実習レポートを作成している際に疑問に思ったのですが, “Vibrio parahaemolyticus”には莢膜が存在しない筈なのに,
K抗原 (莢膜抗原) が存在するのはなぜなのでしょうか???“Vibrio parahaemolyticus”が莢膜様構造物
(粘液層またはbiofilm) を持っている??? ためでしょうか???
学生の身分で申し訳ございません。どうかよろしくおねがいします。
【回答】
V. parahaemolyticusは莢膜 (capsule) を持っており, その抗原性によってK抗原型に分けられます。
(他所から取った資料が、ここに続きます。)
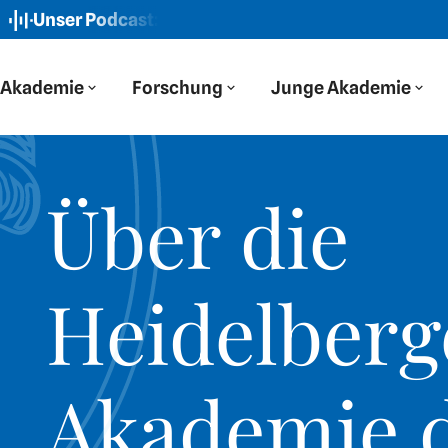
odcast: Der Blaue Salon
Neue Folge: „Wir haben auf Oste
Akademie
Forschung
Junge Akademie
Über die
Heidelberg
Akademie 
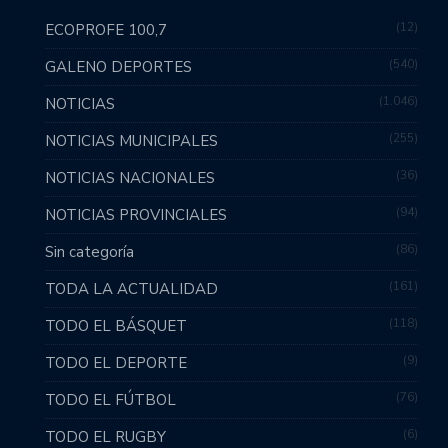
12
ECOPROFE 100,7
540
GALENO DEPORTES
1.046
NOTICIAS
255
NOTICIAS MUNICIPALES
36
NOTICIAS NACIONALES
94
NOTICIAS PROVINCIALES
86
Sin categoría
161
TODA LA ACTUALIDAD
118
TODO EL BÁSQUET
9
TODO EL DEPORTE
76
TODO EL FÚTBOL
6
TODO EL RUGBY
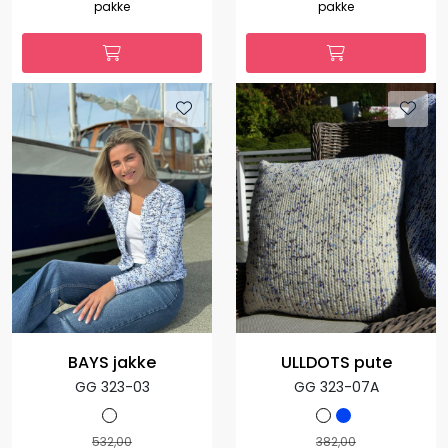
pakke
pakke
BAYS jakke
ULLDOTS pute
GG 323-03
GG 323-07A
532,00
382,00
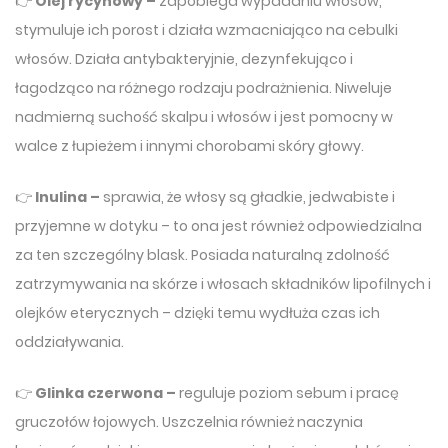
👉
Olej rycynowy –
zapobiega wypadaniu włosów,
stymuluje ich porost i działa wzmacniająco na cebulki
włosów. Działa antybakteryjnie, dezynfekująco i
łagodząco na różnego rodzaju podrażnienia. Niweluje
nadmierną suchość skalpu i włosów i jest pomocny w
walce z łupieżem i innymi chorobami skóry głowy.
👉
Inulina –
sprawia, że włosy są gładkie, jedwabiste i
przyjemne w dotyku – to ona jest również odpowiedzialna
za ten szczególny blask. Posiada naturalną zdolność
zatrzymywania na skórze i włosach składników lipofilnych i
olejków eterycznych – dzięki temu wydłuża czas ich
oddziaływania.
👉
Glinka czerwona –
reguluje poziom sebum i pracę
gruczołów łojowych. Uszczelnia również naczynia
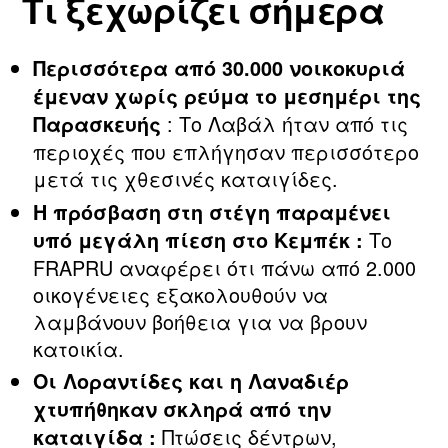
Τι ξεχωρίζει σήμερα
Περισσότερα από 30.000 νοικοκυριά
έμεναν χωρίς ρεύμα το μεσημέρι της
: Το Λαβάλ ήταν από τις
Παρασκευής
περιοχές που επλήγησαν περισσότερο
μετά τις χθεσινές καταιγίδες.
Η πρόσβαση στη στέγη παραμένει
Το
υπό μεγάλη πίεση στο Κεμπέκ :
FRAPRU αναφέρει ότι πάνω από 2.000
οικογένειες εξακολουθούν να
λαμβάνουν βοήθεια για να βρουν
κατοικία.
Οι Λοραντίδες και η Λαναδιέρ
χτυπήθηκαν σκληρά από την
Πτώσεις δέντρων,
καταιγίδα :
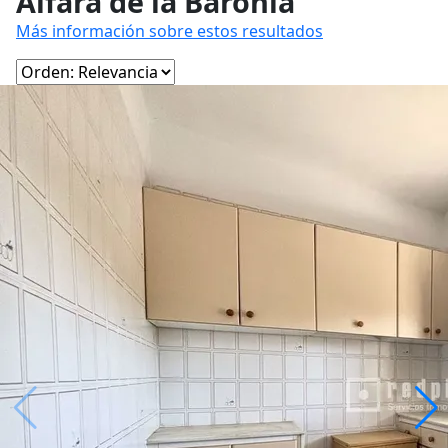
Alfara de la Baronia
Más información sobre estos resultados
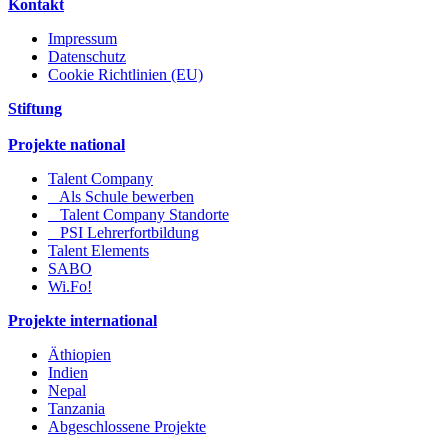
Kontakt
Impressum
Datenschutz
Cookie Richtlinien (EU)
Stiftung
Projekte national
Talent Company
Als Schule bewerben
Talent Company Standorte
PSI Lehrerfortbildung
Talent Elements
SABO
Wi.Fo!
Projekte international
Äthiopien
Indien
Nepal
Tanzania
Abgeschlossene Projekte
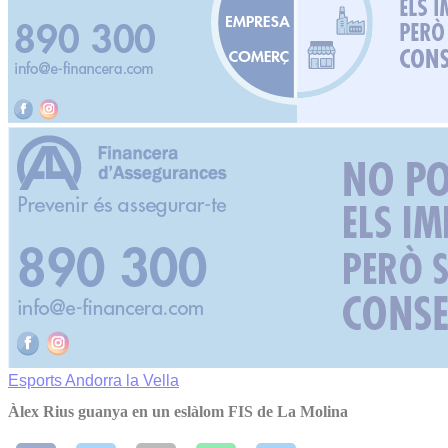
Esports
Andorra la Vella
Àlex Rius guanya en un eslàlom FIS de La Molina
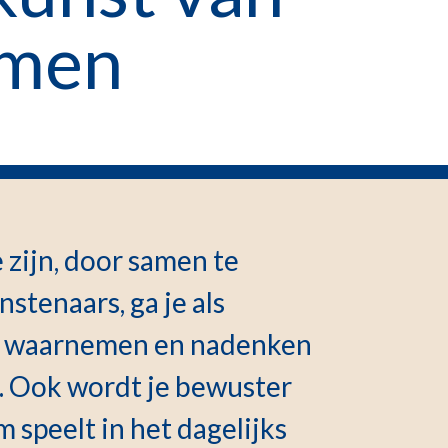
emen
 zijn, door samen te
stenaars, ga je als
rs waarnemen en nadenken
ak. Ook wordt je bewuster
m speelt in het dagelijks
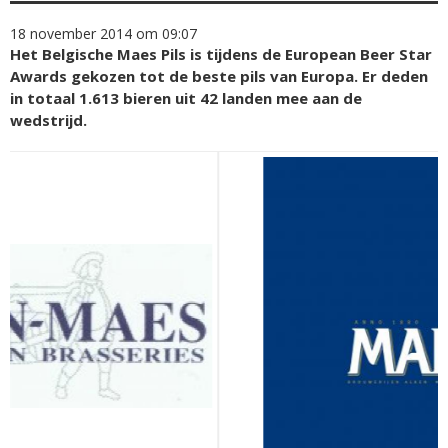
18 november 2014 om 09:07
Het Belgische Maes Pils is tijdens de European Beer Star
Awards gekozen tot de beste pils van Europa. Er deden
in totaal 1.613 bieren uit 42 landen mee aan de
wedstrijd.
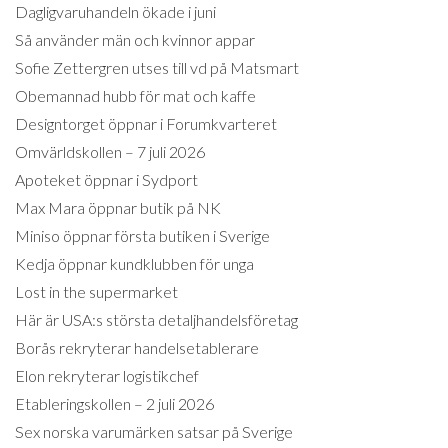
Dagligvaruhandeln ökade i juni
Så använder män och kvinnor appar
Sofie Zettergren utses till vd på Matsmart
Obemannad hubb för mat och kaffe
Designtorget öppnar i Forumkvarteret
Omvärldskollen – 7 juli 2026
Apoteket öppnar i Sydport
Max Mara öppnar butik på NK
Miniso öppnar första butiken i Sverige
Kedja öppnar kundklubben för unga
Lost in the supermarket
Här är USA:s största detaljhandelsföretag
Borås rekryterar handelsetablerare
Elon rekryterar logistikchef
Etableringskollen – 2 juli 2026
Sex norska varumärken satsar på Sverige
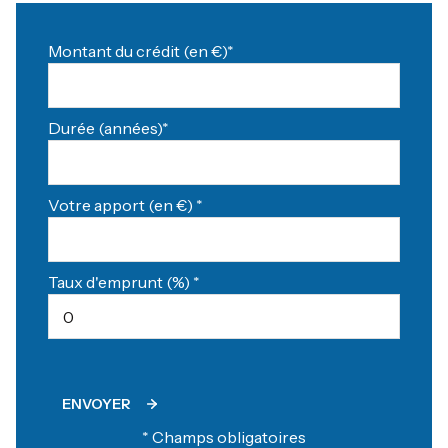
Montant du crédit (en €)*
Durée (années)*
Votre apport (en €) *
Taux d'emprunt (%) *
ENVOYER
* Champs obligatoires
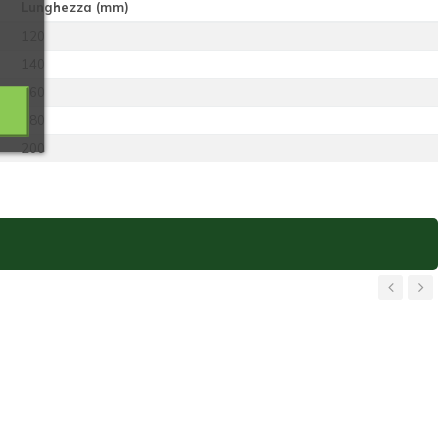
Lunghezza (mm)
120
140
160
180
200
‹
›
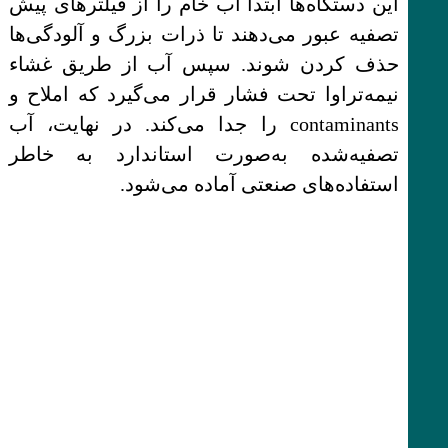
این دستگاه‌ها ابتدا آب خام را از فیلترهای پیش
تصفیه عبور می‌دهند تا ذرات بزرگ و آلودگی‌ها
حذف کردن شوند. سپس آب از طریق غشاء
نیمه‌تراوا تحت فشار قرار می‌گیرد که املاح و
contaminants را جدا می‌کند. در نهایت، آب
تصفیه‌شده به‌صورت استاندارد به خاطر
استفاده‌های صنعتی آماده می‌شود.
V.
parahaemolyticusの株を寒天培地上に展開すると, 混濁したS型集落と透明な集落が見られることがあります。このうち透明な集落は莢膜が脱落しているとされており,
型別にはS型集落を用います。S型集落の生菌ではK型別は可能ですが, O (somatic
antigen) に対する凝集が阻害されていることが普通であり, O群別の場合には菌体を121℃で1時間加熱することによって莢膜を取り除く操作が必要です。このことから,
莢膜はほぼ完全に菌体を覆っているものと考えられます。なお, V. parahaemolyticusのK抗原は,
他の細菌のK抗原と同様に, 多糖体 (capsular polysaccharide: CPS) が本体と考えられています。
(デンカ生研・権平 文夫)
【読者からのお礼】
お返事遅くなり申し訳ございません。教科書 (医歯薬出版・臨床検査学講座微生物)
には“V. parahaemolyticusには莢膜はない”と記載されていたため疑問に思っていました。お忙しい中ありがとうございました。大変助かりました。